EXERCISE AIM:
If a record holds a picture, omit the picture, but copy everything else below exactly.

EXERCISE INPUT:

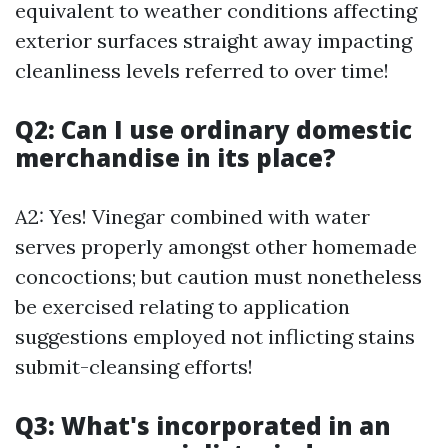
equivalent to weather conditions affecting
exterior surfaces straight away impacting
cleanliness levels referred to over time!
Q2: Can I use ordinary domestic
merchandise in its place?
A2: Yes! Vinegar combined with water
serves properly amongst other homemade
concoctions; but caution must nonetheless
be exercised relating to application
suggestions employed not inflicting stains
submit-cleansing efforts!
Q3: What's incorporated in an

WORKED SOLUTION:
equivalent to weather conditions affecting
exterior surfaces straight away impacting
cleanliness levels referred to over time!
Q2: Can I use ordinary domestic
merchandise in its place?
A2: Yes! Vinegar combined with water
serves properly amongst other homemade
concoctions; but caution must nonetheless
be exercised relating to application
suggestions employed not inflicting stains
submit-cleansing efforts!
Q3: What's incorporated in an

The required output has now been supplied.